International Meeting for Autism Research: Mass-Univariate and Pattern Classification Analysis on Structural MRI In Children with Autism Spectrum Disorders: a Focus on Females

Mass-Univariate and Pattern Classification Analysis on Structural MRI In Children with Autism Spectrum Disorders: a Focus on Females

Friday, May 13, 2011: 2:15 PM
Elizabeth Ballroom GH (Manchester Grand Hyatt)
1:15 PM
S. Calderoni1, A. Retico2, L. Biagi3, R. Tancredi4, F. Muratori5,6 and M. Tosetti7, (1)Magnetic Resonance Laboratory, Division of Child Neurology and Psychiatry University of Pisa; Stella Maris Scientific Institute, Pisa, Italy, (2)National Institute of Nuclear Physics, Division of Pisa, Italy, pisa, Italy, (3)Magnetic Resonance Laboratory, Division of Child Neurology and Psychiatry University of Pisa; Stella Maris Scientific Institute , pisa, Italy, (4)University of Pisa – Stella Maris Scientific Institute, Pisa, (5)Division of Child Neurology and Psychiatry, University of Pisa - Stella Maris Scientific Institute, Calambrone (Pisa), Italy, (6)Developmental Neuroscience, Stella Maris Scientific Institute, Pisa, Italy, (7)Magnetic Resonance Laboratory, Division of Child Neurology and Psychiatry University of Pisa; Stella Maris Scientific Institute, Pisa, Italy, , pisa, Italy
Background:  The several but inconclusive studies on structural MRI in children with autism spectrum disorders (ASD) have mainly focused on samples entirely or prevailingly consisting of males. Sex differences in brain structure are observable since infancy and therefore caution is required in transferring to females the results obtained for males. The neuroanatomical phenotype of female children with ASD represents indeed a neglected area of research.
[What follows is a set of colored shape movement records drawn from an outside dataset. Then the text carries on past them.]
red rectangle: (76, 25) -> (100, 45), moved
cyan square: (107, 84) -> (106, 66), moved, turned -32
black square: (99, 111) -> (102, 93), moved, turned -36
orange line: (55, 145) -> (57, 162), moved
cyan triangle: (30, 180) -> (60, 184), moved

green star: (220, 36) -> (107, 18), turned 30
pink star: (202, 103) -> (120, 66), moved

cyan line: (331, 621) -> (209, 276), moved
Objectives:  The purpose of this study is to investigate anatomical brain structures in a sample entirely composed of ASD female children, using mass-univariate and pattern classification approaches.
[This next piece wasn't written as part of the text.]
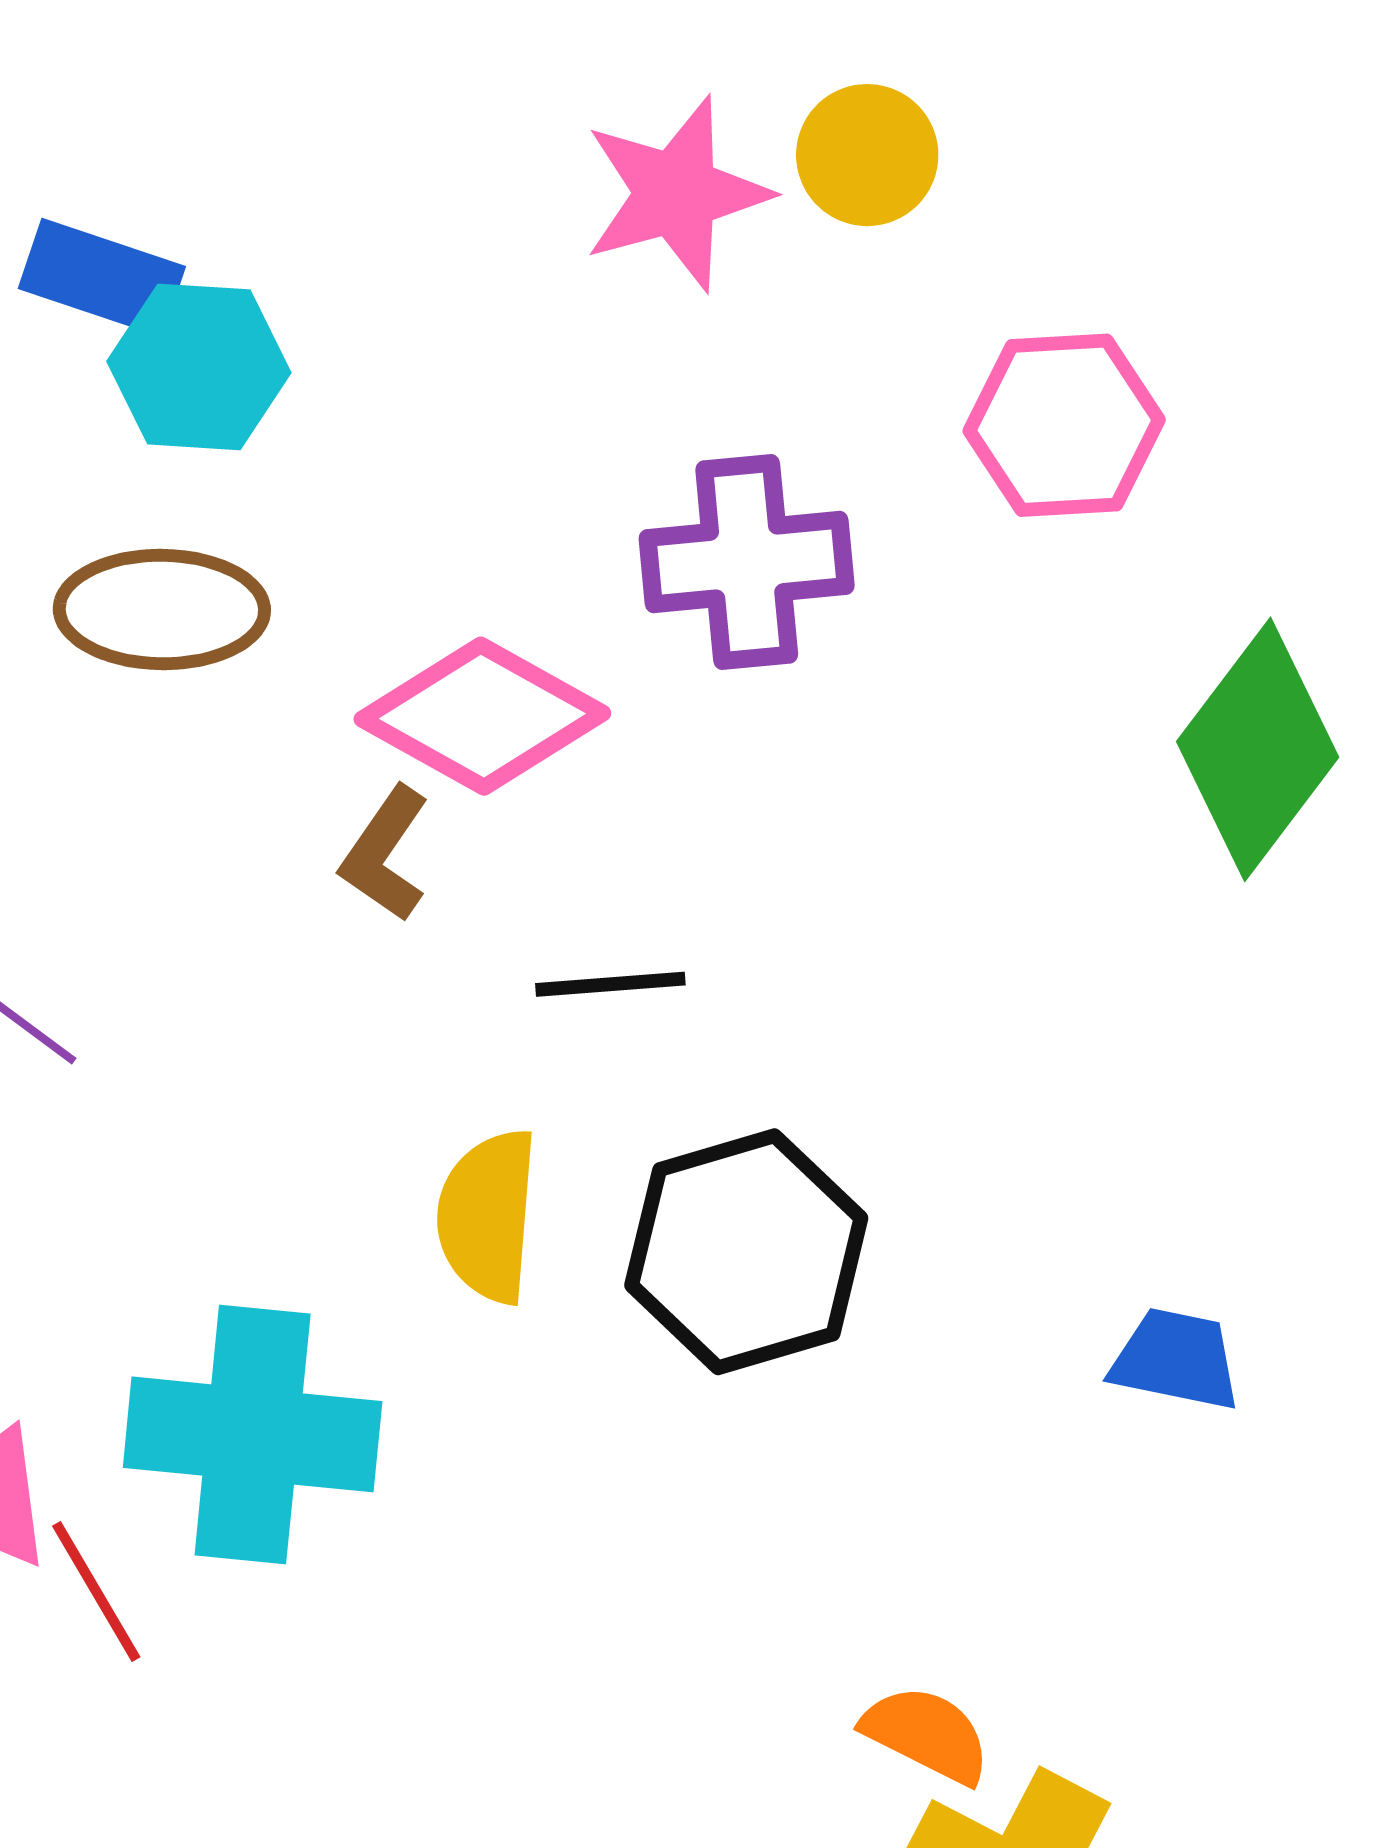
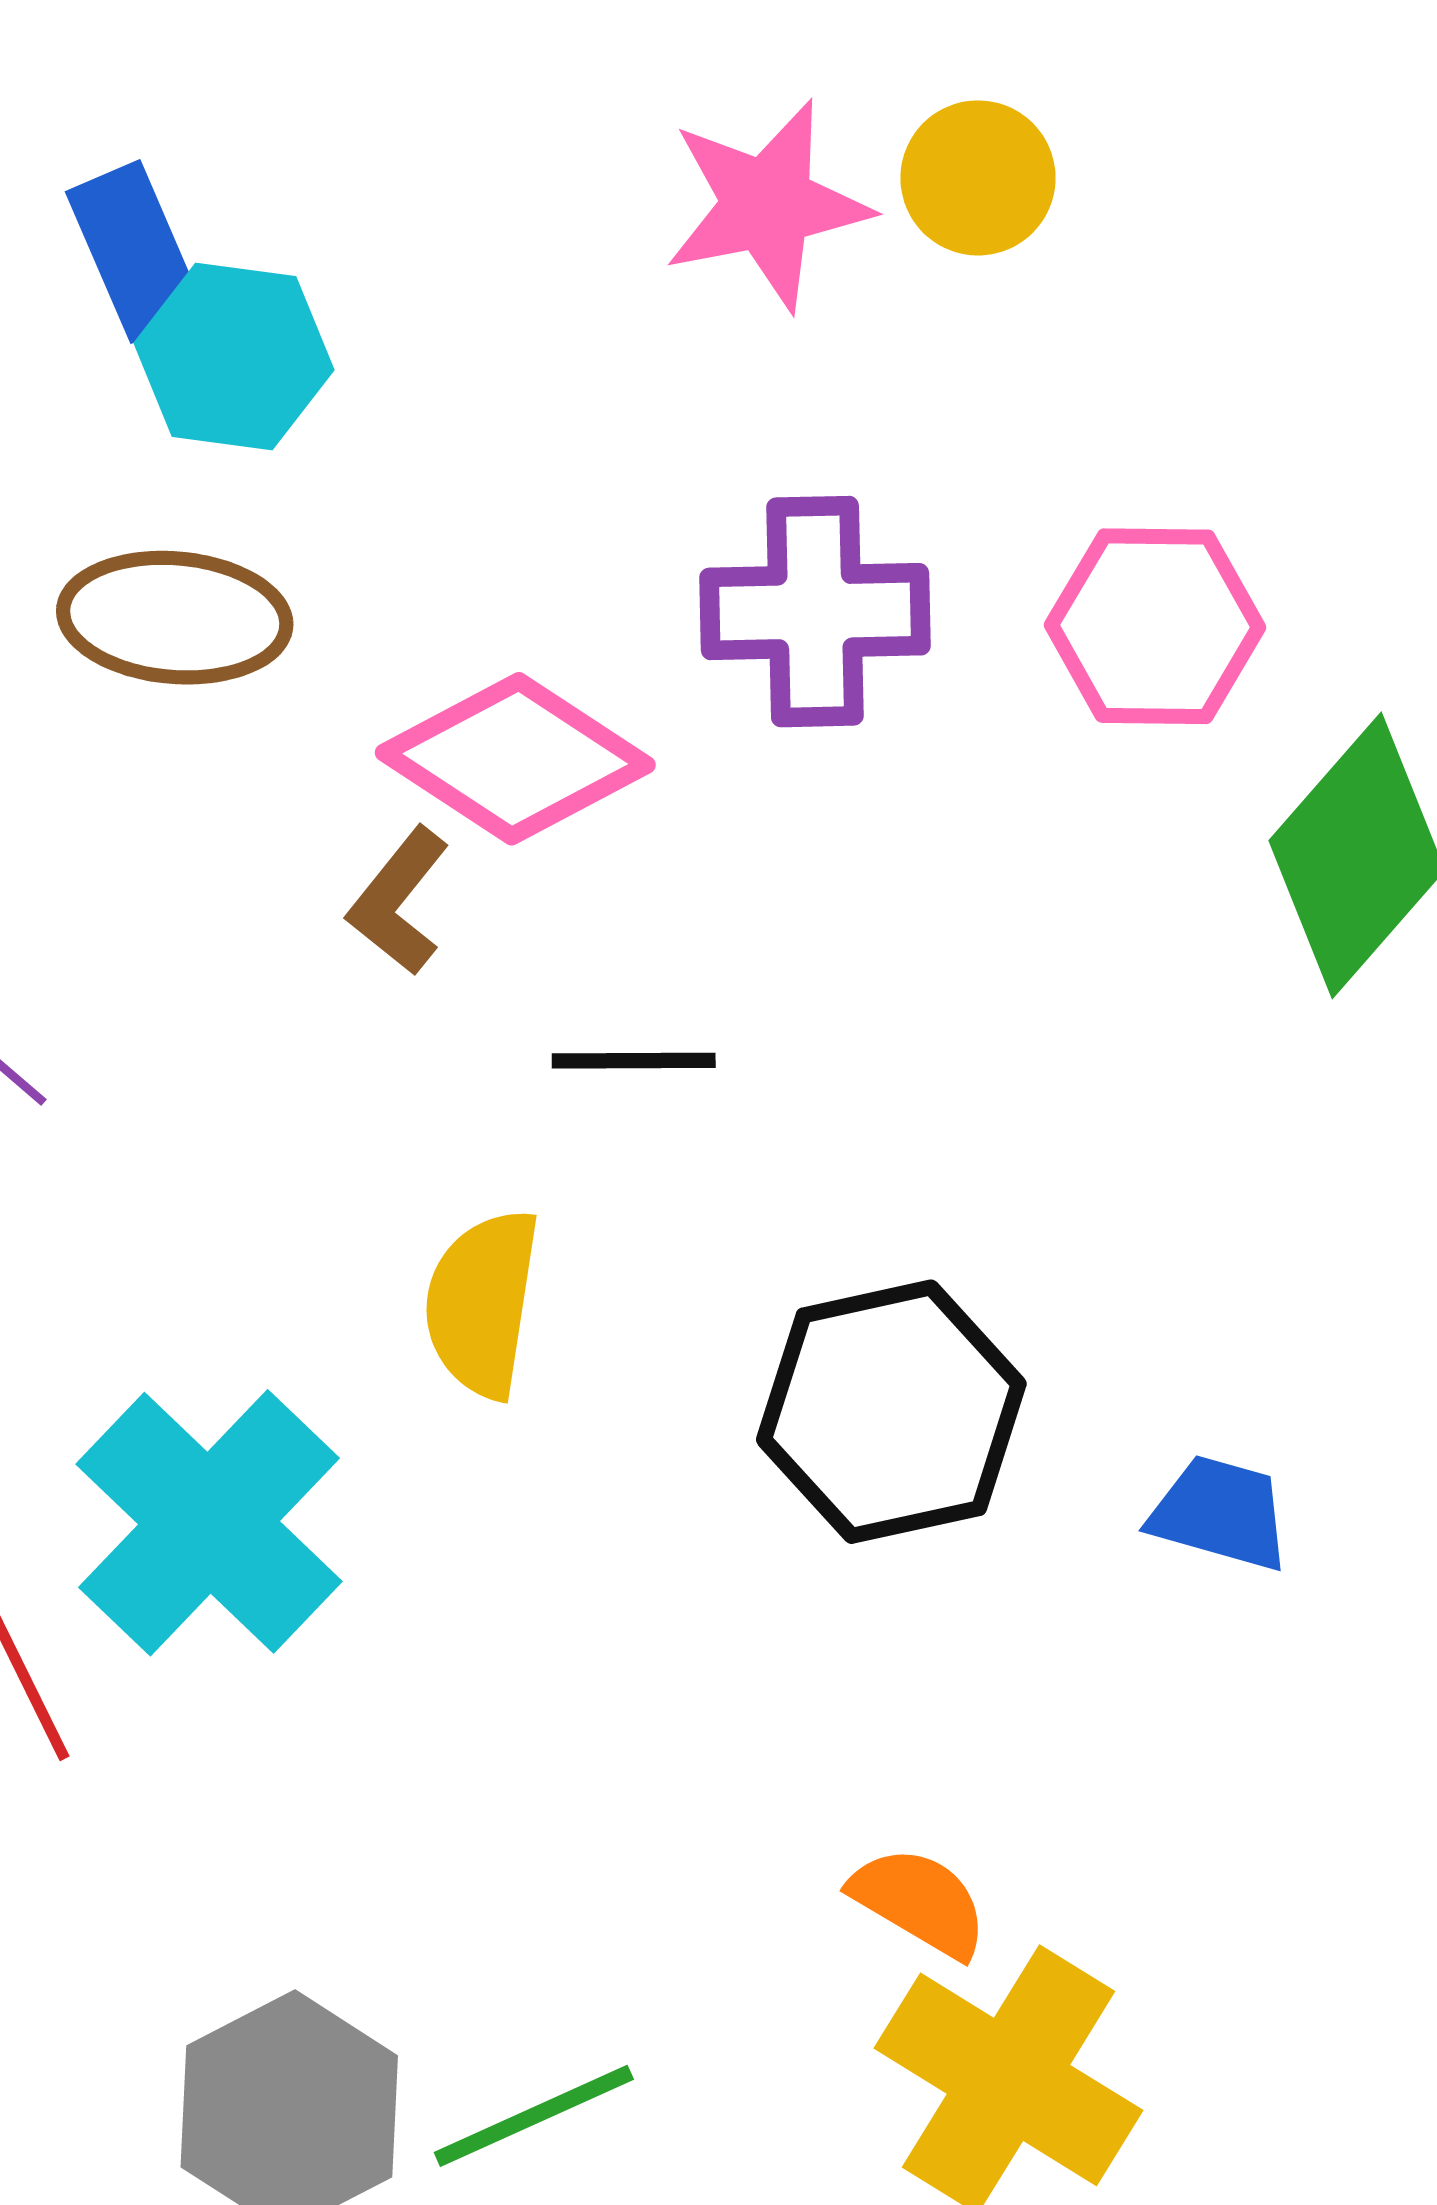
blue rectangle: (102, 277) -> (135, 251), turned 44
pink hexagon: (1064, 425) -> (1155, 626), moved
black hexagon: (746, 1252) -> (891, 1412), moved
cyan cross: (253, 1434) -> (209, 1523), turned 34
Methods:  Thirty-eight ASD females (ASDf) between 25 and 88 months (2-7 years of age; mean=53 months; SD=18) were compared to 38 female control children (19 idiopathic developmentally delayed, 19 typically developing) between 22 and 89 months (mean=53 months; SD=19) selected to carefully match by age and non-verbal IQ (NVIQ). Regional grey matter (GM) volumes were compared between the two groups using voxel-based morphometry (VBM) with the Diffeomorphic Anatomical Registration using Exponentiated Lie algebra (DARTEL) procedure.

Results:  

The subjects in the ASDf group showed significantly more GM in the superior frontal gyrus (SFG; MNI coordinates: -19 44 23), compared with the age and IQ matched controls. A pattern classification approach has also been implemented to discriminate between ASDf and control subjects. The GM segments obtained in the VBM-DARTEL preprocessing have been classified with a support vector machine (SVM). The recursive feature elimination (SVM-RFE) approach allows for the identification of the most discriminating voxels in the GM segments. This information is shown in the discrimination maps obtained for different threshold values on the area under the receiver operating characteristic curve (AUC), which is implemented as a figure of merit to estimate the classifier performance.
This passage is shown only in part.